The US government attempted to include the al-Nusra Front in the new ceasefire agreement in Aleppo, but the Russian government insisted on excluding the Islamist movement as unacceptable, Russian Foreign Minister Sergei Lavrov told Sputnik in an exclusive interview on Wednesday.
Cobban pointed out that the US media presented a distorted picture of the fighting in Aleppo.
"The picture presented is that it is the ‘heroes’ of the mainly secular Syrian opposition who are facing an onslaught from the Syrian government forces and their allies… But most of the anti-government forces there are Nusra ones, with perhaps a small presence of non-Nusra ones," she explained.
The Obama administration has tried to play down in the US media the dominant role of the al-Nusra Front in the fighting in Syria, Cobban observed.
"The preponderance of Nusra Front units among the anti-government forces around Aleppo has been very embarrassing to Washington," she noted.
Cobban also said US Secretary of State John Kerry flew to Geneva earlier this week to persuade al-Nusra Front's main backers in Saudi Arabia and other Arab states to try to persuade the group to keep a low profile around Aleppo.
Even the US State Department admitted that the al-Nusra Front and its parent organization al- Qaeda had infiltrated their forces with the so-called "moderate" rebels, New York-based foreign affairs analyst Joe Lauria said.
"The State Department admits that many of its so-called moderate rebels fight side-by-side with al-Qaeda – ‘intermingled’ is the word the State Department uses.

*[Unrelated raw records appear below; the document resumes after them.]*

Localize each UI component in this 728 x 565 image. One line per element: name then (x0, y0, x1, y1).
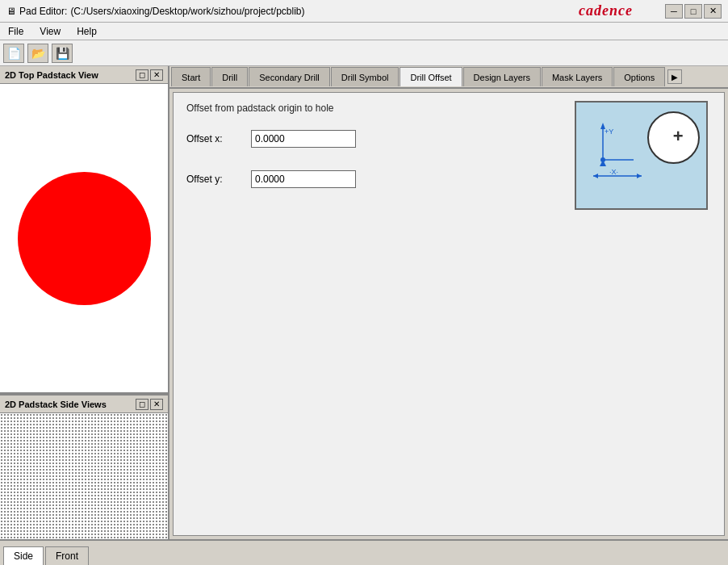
left-panel: 2D Top Padstack View ◻ ✕ 2D Padstack Sid… (0, 66, 169, 539)
top-panel-close[interactable]: ✕ (150, 69, 163, 81)
side-panel-close[interactable]: ✕ (150, 399, 163, 410)
side-padstack-header: 2D Padstack Side Views ◻ ✕ (0, 396, 168, 413)
dotted-background (0, 413, 168, 539)
app-icon: 🖥 (6, 6, 16, 17)
side-panel-restore[interactable]: ◻ (136, 399, 149, 410)
tab-mask-layers[interactable]: Mask Layers (542, 67, 613, 86)
title-bar: 🖥 Pad Editor: (C:/Users/xiaoxing/Desktop… (0, 0, 728, 23)
offset-x-input[interactable] (251, 130, 356, 148)
top-padstack-header: 2D Top Padstack View ◻ ✕ (0, 66, 168, 84)
side-padstack-canvas (0, 413, 168, 539)
svg-marker-7 (593, 174, 598, 178)
tab-nav-right[interactable]: ▶ (667, 69, 682, 84)
side-padstack-panel: 2D Padstack Side Views ◻ ✕ (0, 394, 168, 539)
plus-in-circle: + (673, 126, 684, 147)
red-circle-pad (18, 172, 151, 305)
top-padstack-panel: 2D Top Padstack View ◻ ✕ (0, 66, 168, 394)
tab-options[interactable]: Options (613, 67, 665, 86)
right-panel: Start Drill Secondary Drill Drill Symbol… (169, 66, 728, 539)
origin-crosshair: +Y ·X· (584, 119, 648, 184)
tab-side[interactable]: Side (3, 546, 44, 565)
tab-drill-symbol[interactable]: Drill Symbol (331, 67, 400, 86)
menu-help[interactable]: Help (72, 24, 102, 39)
tabs-strip: Start Drill Secondary Drill Drill Symbol… (169, 66, 728, 89)
side-padstack-title: 2D Padstack Side Views (5, 400, 107, 409)
menu-view[interactable]: View (35, 24, 65, 39)
menu-file[interactable]: File (3, 24, 28, 39)
top-padstack-canvas (0, 84, 168, 392)
app-title: Pad Editor: (19, 6, 67, 17)
menu-bar: File View Help (0, 23, 728, 40)
diagram-inner: + +Y (577, 103, 706, 208)
content-area: Offset from padstack origin to hole + (173, 92, 725, 536)
open-button[interactable]: 📂 (27, 44, 48, 63)
tab-design-layers[interactable]: Design Layers (463, 67, 541, 86)
offset-y-label: Offset y: (186, 174, 251, 185)
new-button[interactable]: 📄 (3, 44, 24, 63)
svg-marker-4 (600, 160, 606, 166)
tab-front[interactable]: Front (45, 546, 89, 565)
cadence-logo: cadence (579, 2, 633, 19)
bottom-tabs: Side Front (0, 539, 728, 565)
svg-marker-8 (637, 174, 642, 178)
main-layout: 2D Top Padstack View ◻ ✕ 2D Padstack Sid… (0, 66, 728, 539)
tab-drill-offset[interactable]: Drill Offset (400, 67, 462, 86)
top-padstack-title: 2D Top Padstack View (5, 70, 98, 80)
minimize-button[interactable]: ─ (665, 4, 683, 19)
offset-y-input[interactable] (251, 170, 356, 188)
tab-drill[interactable]: Drill (211, 67, 248, 86)
file-path: (C:/Users/xiaoxing/Desktop/work/sizhou/p… (70, 6, 304, 17)
svg-text:·X·: ·X· (609, 168, 618, 176)
save-button[interactable]: 💾 (52, 44, 73, 63)
close-button[interactable]: ✕ (704, 4, 722, 19)
svg-text:+Y: +Y (605, 128, 613, 136)
tab-secondary-drill[interactable]: Secondary Drill (249, 67, 330, 86)
maximize-button[interactable]: □ (684, 4, 702, 19)
top-panel-restore[interactable]: ◻ (136, 69, 149, 81)
offset-x-label: Offset x: (186, 133, 251, 144)
drill-offset-diagram: + +Y (575, 101, 708, 210)
tab-start[interactable]: Start (171, 67, 211, 86)
toolbar: 📄 📂 💾 (0, 40, 728, 66)
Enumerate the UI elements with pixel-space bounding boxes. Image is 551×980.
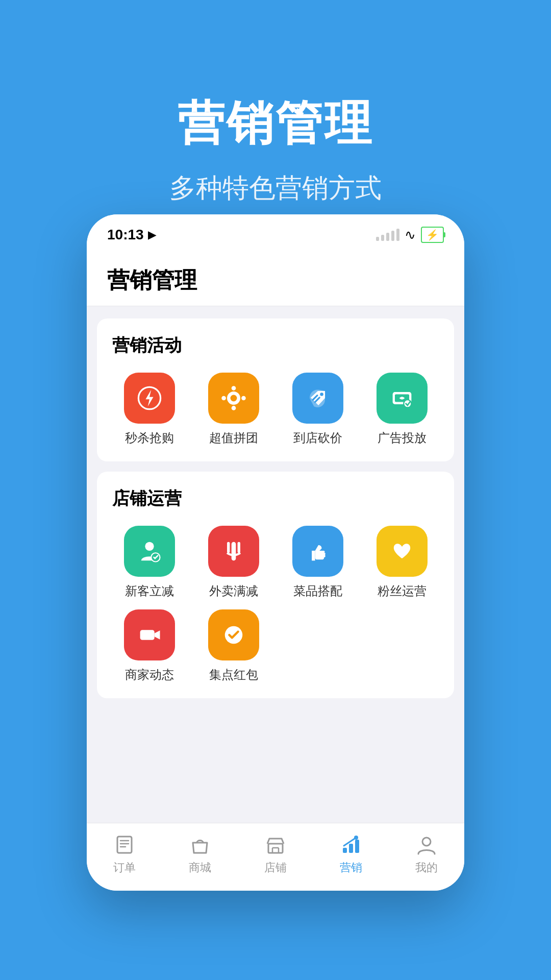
delivery-discount-label: 外卖满减 (209, 583, 258, 599)
svg-marker-1 (145, 390, 153, 406)
svg-rect-16 (237, 542, 240, 553)
background-header: 营销管理 多种特色营销方式 (0, 0, 551, 206)
svg-point-4 (231, 386, 236, 390)
nav-mall-label: 商城 (189, 860, 211, 875)
svg-point-3 (230, 395, 237, 402)
marketing-activities-title: 营销活动 (112, 334, 439, 357)
dish-combo-label: 菜品搭配 (293, 583, 342, 599)
nav-store-label: 店铺 (264, 860, 287, 875)
status-bar: 10:13 ▶ ∿ ⚡ (87, 214, 464, 250)
battery-icon: ⚡ (421, 227, 444, 243)
store-operations-card: 店铺运营 新客立减 (97, 472, 454, 698)
flash-sale-label: 秒杀抢购 (125, 430, 174, 446)
group-buy-label: 超值拼团 (209, 430, 258, 446)
nav-mine[interactable]: 我的 (396, 834, 457, 875)
svg-rect-20 (117, 837, 132, 853)
phone-mockup: 10:13 ▶ ∿ ⚡ 营销管理 营销活动 (87, 214, 464, 891)
mine-icon (415, 834, 438, 856)
dish-combo-item[interactable]: 菜品搭配 (281, 526, 355, 599)
new-customer-label: 新客立减 (125, 583, 174, 599)
in-store-discount-label: 到店砍价 (293, 430, 342, 446)
svg-point-31 (354, 836, 358, 840)
bg-subtitle: 多种特色营销方式 (0, 170, 551, 206)
flash-sale-item[interactable]: 秒杀抢购 (112, 373, 186, 446)
dish-combo-icon (292, 526, 343, 577)
orders-icon (113, 834, 136, 856)
ad-placement-label: 广告投放 (378, 430, 427, 446)
nav-orders-label: 订单 (113, 860, 136, 875)
ad-placement-item[interactable]: 广告投放 (365, 373, 439, 446)
store-operations-title: 店铺运营 (112, 487, 439, 510)
bg-main-title: 营销管理 (0, 92, 551, 155)
group-buy-icon (208, 373, 259, 424)
in-store-discount-icon (292, 373, 343, 424)
delivery-discount-item[interactable]: 外卖满减 (196, 526, 270, 599)
bottom-nav: 订单 商城 店铺 (87, 823, 464, 891)
location-arrow-icon: ▶ (148, 229, 156, 241)
nav-marketing[interactable]: 营销 (320, 834, 382, 875)
points-redpacket-item[interactable]: 集点红包 (196, 609, 270, 683)
points-redpacket-icon (208, 609, 259, 660)
svg-marker-18 (154, 630, 160, 639)
status-icons: ∿ ⚡ (376, 227, 444, 243)
nav-orders[interactable]: 订单 (94, 834, 155, 875)
status-time: 10:13 ▶ (107, 227, 156, 243)
svg-rect-30 (355, 840, 359, 853)
store-operations-grid: 新客立减 外卖满减 (112, 526, 439, 683)
merchant-dynamic-label: 商家动态 (125, 667, 174, 683)
svg-point-12 (145, 542, 154, 551)
svg-rect-28 (343, 848, 347, 853)
svg-rect-17 (140, 630, 154, 640)
fan-ops-icon (377, 526, 428, 577)
marketing-activities-card: 营销活动 秒杀抢购 (97, 318, 454, 461)
nav-mine-label: 我的 (415, 860, 438, 875)
mall-icon (189, 834, 211, 856)
new-customer-item[interactable]: 新客立减 (112, 526, 186, 599)
points-redpacket-label: 集点红包 (209, 667, 258, 683)
svg-rect-14 (231, 542, 236, 561)
content-spacer (97, 708, 454, 811)
svg-point-5 (231, 406, 236, 410)
new-customer-icon (124, 526, 175, 577)
svg-point-7 (241, 396, 246, 401)
in-store-discount-item[interactable]: 到店砍价 (281, 373, 355, 446)
nav-mall[interactable]: 商城 (169, 834, 231, 875)
marketing-icon (340, 834, 362, 856)
content-area: 营销活动 秒杀抢购 (87, 306, 464, 823)
merchant-dynamic-icon (124, 609, 175, 660)
svg-point-6 (221, 396, 226, 401)
merchant-dynamic-item[interactable]: 商家动态 (112, 609, 186, 683)
nav-store[interactable]: 店铺 (245, 834, 306, 875)
svg-point-8 (320, 393, 323, 396)
app-header-title: 营销管理 (107, 265, 444, 296)
svg-rect-29 (349, 844, 353, 853)
nav-marketing-label: 营销 (340, 860, 362, 875)
store-icon (264, 834, 287, 856)
wifi-icon: ∿ (405, 227, 416, 243)
flash-sale-icon (124, 373, 175, 424)
marketing-activities-grid: 秒杀抢购 超值拼团 (112, 373, 439, 446)
fan-ops-label: 粉丝运营 (378, 583, 427, 599)
delivery-discount-icon (208, 526, 259, 577)
group-buy-item[interactable]: 超值拼团 (196, 373, 270, 446)
ad-placement-icon (377, 373, 428, 424)
svg-point-32 (422, 838, 431, 846)
svg-rect-15 (227, 542, 230, 553)
fan-ops-item[interactable]: 粉丝运营 (365, 526, 439, 599)
app-header: 营销管理 (87, 250, 464, 306)
signal-icon (376, 229, 399, 241)
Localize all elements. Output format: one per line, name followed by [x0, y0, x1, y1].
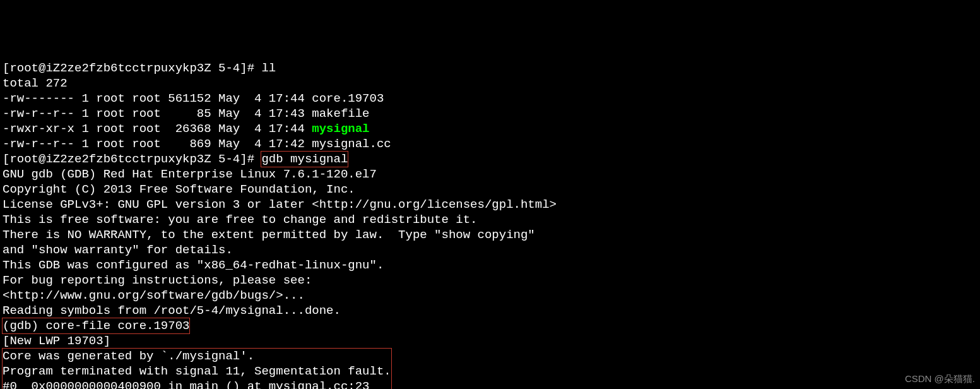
crash-line: #0 0x0000000000400900 in main () at mysi…	[3, 380, 370, 389]
gdb-line: and "show warranty" for details.	[3, 243, 233, 257]
ls-row: -rwxr-xr-x 1 root root 26368 May 4 17:44	[3, 122, 312, 136]
crash-line: Program terminated with signal 11, Segme…	[3, 364, 391, 378]
ls-row: -rw-r--r-- 1 root root 85 May 4 17:43 ma…	[3, 107, 370, 121]
gdb-line: <http://www.gnu.org/software/gdb/bugs/>.…	[3, 289, 305, 302]
lwp-line: [New LWP 19703]	[3, 334, 110, 348]
ls-row: -rw------- 1 root root 561152 May 4 17:4…	[3, 92, 384, 105]
cmd-gdb: gdb mysignal	[261, 152, 348, 167]
gdb-line: This is free software: you are free to c…	[3, 213, 478, 227]
crash-info-box: Core was generated by `./mysignal'. Prog…	[3, 349, 391, 389]
gdb-corefile-cmd: (gdb) core-file core.19703	[3, 318, 189, 333]
gdb-line: For bug reporting instructions, please s…	[3, 273, 312, 287]
gdb-line: License GPLv3+: GNU GPL version 3 or lat…	[3, 198, 557, 212]
cmd-ll: ll	[261, 61, 276, 75]
gdb-line: Reading symbols from /root/5-4/mysignal.…	[3, 304, 341, 318]
gdb-line: Copyright (C) 2013 Free Software Foundat…	[3, 183, 355, 196]
shell-prompt: [root@iZ2ze2fzb6tcctrpuxykp3Z 5-4]#	[3, 152, 261, 166]
gdb-line: GNU gdb (GDB) Red Hat Enterprise Linux 7…	[3, 167, 377, 181]
gdb-line: This GDB was configured as "x86_64-redha…	[3, 258, 384, 272]
crash-line: Core was generated by `./mysignal'.	[3, 349, 254, 363]
gdb-line: There is NO WARRANTY, to the extent perm…	[3, 228, 535, 242]
terminal-output[interactable]: [root@iZ2ze2fzb6tcctrpuxykp3Z 5-4]# ll t…	[0, 61, 980, 389]
watermark: CSDN @朵猫猫.	[905, 371, 975, 386]
executable-name: mysignal	[312, 122, 369, 136]
ls-row: -rw-r--r-- 1 root root 869 May 4 17:42 m…	[3, 137, 391, 151]
shell-prompt: [root@iZ2ze2fzb6tcctrpuxykp3Z 5-4]#	[3, 61, 261, 75]
ls-total: total 272	[3, 76, 68, 90]
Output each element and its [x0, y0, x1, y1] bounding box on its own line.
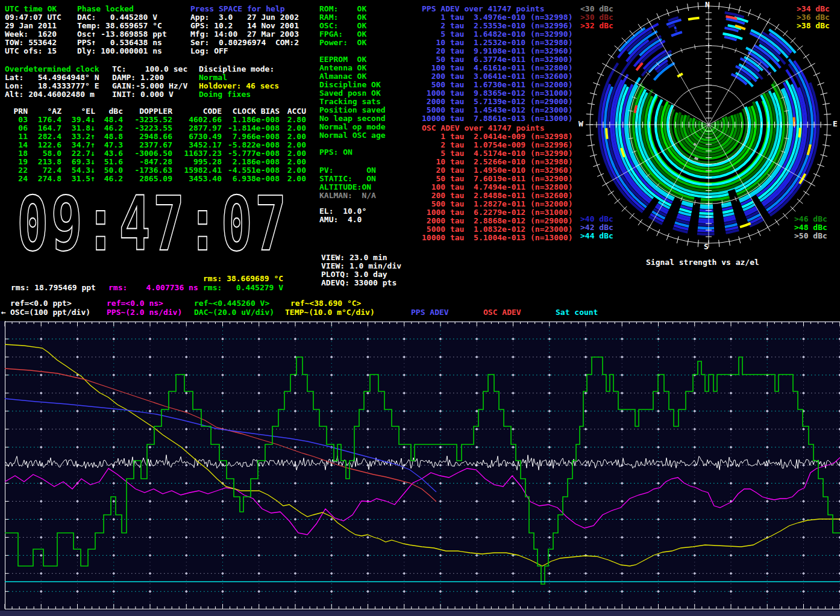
- osc-adev-table: 1 tau 2.0414e-009 (n=32998) 2 tau 1.0754…: [422, 132, 572, 242]
- osc-adev-row: 1 tau 2.0414e-009 (n=32998): [422, 132, 572, 141]
- table-row: PRN°AZ°ELdBcDOPPLERCODECLOCK BIASACCU: [5, 107, 306, 116]
- dbc-legend-entry: >30 dBc: [580, 13, 613, 22]
- dbc-legend-entry: >34 dBc: [797, 5, 830, 13]
- dbc-legend-bottom-left: >40 dBc>42 dBc>44 dBc: [580, 215, 613, 240]
- temp-scale: TEMP~(10.0 m°C/div): [285, 308, 375, 317]
- osc-adev-row: 2000 tau 2.8868e-012 (n=29000): [422, 217, 572, 225]
- pps-adev-table: 1 tau 3.4976e-010 (n=32998) 2 tau 2.5353…: [422, 13, 572, 123]
- dbc-legend-entry: >42 dBc: [580, 223, 613, 232]
- clock-mode: Overdetermined clock: [5, 65, 99, 73]
- pps-adev-row: 5 tau 1.6482e-010 (n=32990): [422, 30, 572, 39]
- table-cell: 06: [5, 124, 28, 132]
- phase-status: Phase locked: [77, 5, 134, 13]
- table-cell: 282.4: [28, 132, 61, 141]
- loop-params-block: TC: 100.0 secDAMP: 1.200GAIN:-5.000 Hz/V…: [112, 65, 187, 99]
- utc-time-block: 09:47:07 UTC29 Jan 2011Week: 1620TOW: 55…: [5, 13, 61, 55]
- dbc-legend-entry: >50 dBc: [794, 232, 827, 240]
- table-cell: 164.7: [28, 124, 61, 132]
- table-cell: 3452.17: [172, 141, 222, 149]
- status-line: Position saved: [319, 106, 386, 114]
- table-cell: 50.0: [95, 166, 123, 175]
- table-cell: -1736.63: [123, 166, 172, 175]
- table-cell: 51.6: [95, 158, 123, 166]
- status-line: EEPROM OK: [319, 55, 386, 64]
- scroll-left-icon[interactable]: ←: [1, 308, 6, 317]
- polar-east-label: E: [833, 120, 838, 128]
- loop-line: DAMP: 1.200: [112, 73, 187, 82]
- version-line: Ser: 0.80296974 COM:2: [190, 39, 299, 47]
- osc-ref: ref=<0.0 ppt>: [10, 299, 72, 308]
- filter-line: AMU: 4.0: [319, 216, 366, 224]
- table-cell: 58.0: [28, 149, 61, 158]
- osc-adev-row: 500 tau 1.2827e-011 (n=32000): [422, 200, 572, 208]
- table-cell: 15982.41: [172, 166, 222, 175]
- table-cell: PRN: [5, 107, 28, 116]
- legend-osc-adev: OSC ADEV: [483, 308, 521, 317]
- big-clock: 09:47:07: [17, 179, 289, 267]
- view-line: PLOTQ: 3.0 day: [321, 270, 401, 279]
- table-cell: 72.4: [28, 166, 61, 175]
- osc-adev-row: 10000 tau 5.1004e-013 (n=13000): [422, 234, 572, 242]
- version-line: Log: OFF: [190, 47, 299, 55]
- status-line: Antenna OK: [319, 64, 386, 72]
- dac-scale: DAC~(20.0 uV/div): [194, 308, 274, 317]
- rms-pps: rms: 4.007736 ns: [108, 284, 198, 292]
- status-line: Tracking sats: [319, 98, 386, 106]
- loop-line: TC: 100.0 sec: [112, 65, 187, 73]
- status-line: No leap second: [319, 114, 386, 123]
- utc-line: TOW: 553642: [5, 39, 61, 47]
- table-cell: 2.186e-008: [222, 158, 280, 166]
- pps-adev-row: 200 tau 3.0641e-011 (n=32600): [422, 72, 572, 81]
- plot-area[interactable]: [0, 321, 840, 616]
- table-row: 03176.439.4↓48.4-3235.524602.661.186e-00…: [5, 116, 306, 124]
- selftest-line: OSC: OK: [319, 22, 366, 30]
- dbc-legend-entry: >44 dBc: [580, 232, 613, 240]
- pps-adev-row: 500 tau 1.6730e-011 (n=32000): [422, 81, 572, 89]
- table-cell: -4.551e-008: [222, 166, 280, 175]
- selftest-line: ROM: OK: [319, 5, 366, 13]
- table-cell: 2.00: [280, 132, 306, 141]
- table-cell: 11637.23: [172, 149, 222, 158]
- pps-ref: ref=<0.0 ns>: [107, 299, 163, 308]
- table-cell: -3006.50: [123, 149, 172, 158]
- dbc-legend-entry: <30 dBc: [580, 5, 613, 13]
- discipline-title: Discipline mode:: [199, 65, 274, 73]
- table-cell: 48.4: [95, 116, 123, 124]
- table-row: 11282.433.2↑48.82948.666730.497.966e-008…: [5, 132, 306, 141]
- fix-flag-line: STATIC: ON: [319, 175, 376, 183]
- table-cell: 2.00: [280, 166, 306, 175]
- view-line: VIEW: 1.0 min/div: [321, 262, 401, 270]
- osc-adev-title: OSC ADEV over 41747 points: [422, 124, 545, 132]
- legend-sat-count: Sat count: [556, 308, 598, 317]
- table-cell: °AZ: [28, 107, 61, 116]
- fix-flag-line: PV: ON: [319, 166, 376, 175]
- version-line: App: 3.0 27 Jun 2002: [190, 13, 299, 22]
- osc-adev-row: 20 tau 1.4950e-010 (n=32960): [422, 166, 572, 175]
- table-cell: CLOCK BIAS: [222, 107, 280, 116]
- kalman-flag: KALMAN: N/A: [319, 191, 376, 200]
- status-line: Normal OSC age: [319, 131, 386, 140]
- table-cell: 2377.67: [123, 141, 172, 149]
- polar-south-label: S: [704, 243, 709, 251]
- help-hint[interactable]: Press SPACE for help: [190, 5, 285, 13]
- table-cell: 2877.97: [172, 124, 222, 132]
- table-cell: 4602.66: [172, 116, 222, 124]
- osc-line: DAC: 0.445280 V: [77, 13, 167, 22]
- table-cell: 19: [5, 158, 28, 166]
- selftest-line: FPGA: OK: [319, 30, 366, 39]
- polar-west-label: W: [578, 120, 583, 128]
- table-cell: 122.6: [28, 141, 61, 149]
- table-cell: 46.2: [95, 124, 123, 132]
- status-line: Saved posn OK: [319, 89, 386, 98]
- position-line: Alt: 204.46002480 m: [5, 90, 99, 99]
- polar-caption: Signal strength vs az/el: [646, 258, 759, 267]
- table-cell: dBc: [95, 107, 123, 116]
- osc-line: Temp: 38.659657 °C: [77, 22, 167, 30]
- table-cell: 176.4: [28, 116, 61, 124]
- rms-dac: rms: 0.445279 V: [203, 284, 283, 292]
- table-cell: 43.6: [95, 149, 123, 158]
- dbc-legend-entry: >40 dBc: [580, 215, 613, 223]
- table-row: 19213.869.3↓51.6-847.28995.282.186e-0082…: [5, 158, 306, 166]
- table-row: 06164.731.8↓46.2-3223.552877.97-1.814e-0…: [5, 124, 306, 132]
- osc-adev-row: 10 tau 2.5266e-010 (n=32980): [422, 158, 572, 166]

They say they are trying to separate them, but no one believes it's really possible," he said.
The opposition groups fighting in Syria were chaotic and intermingled with each other, Lauria pointed out.
"The jihadist insurgency in Syria is a cesspool. There are about 1,500 different rebel groups, and only about 100 agreed to the ceasefire. Fighters regularly change sides. Many are foreign mercenaries who will fight for the highest pay," he observed.
US policy on Syria with its obsession about overthrowing President Bashar Assad was based on assumptions five years out of date, Lauria said.
"It's a policy on Syria that is stuck in 2011. It's not the same country anymore. And it’s not the same war," he added.
The conflict in Syria had long ceased to be a popular uprising and instead is a war of foreign Islamists backed by the Gulf states, Turkey and the United States, Lauria concluded.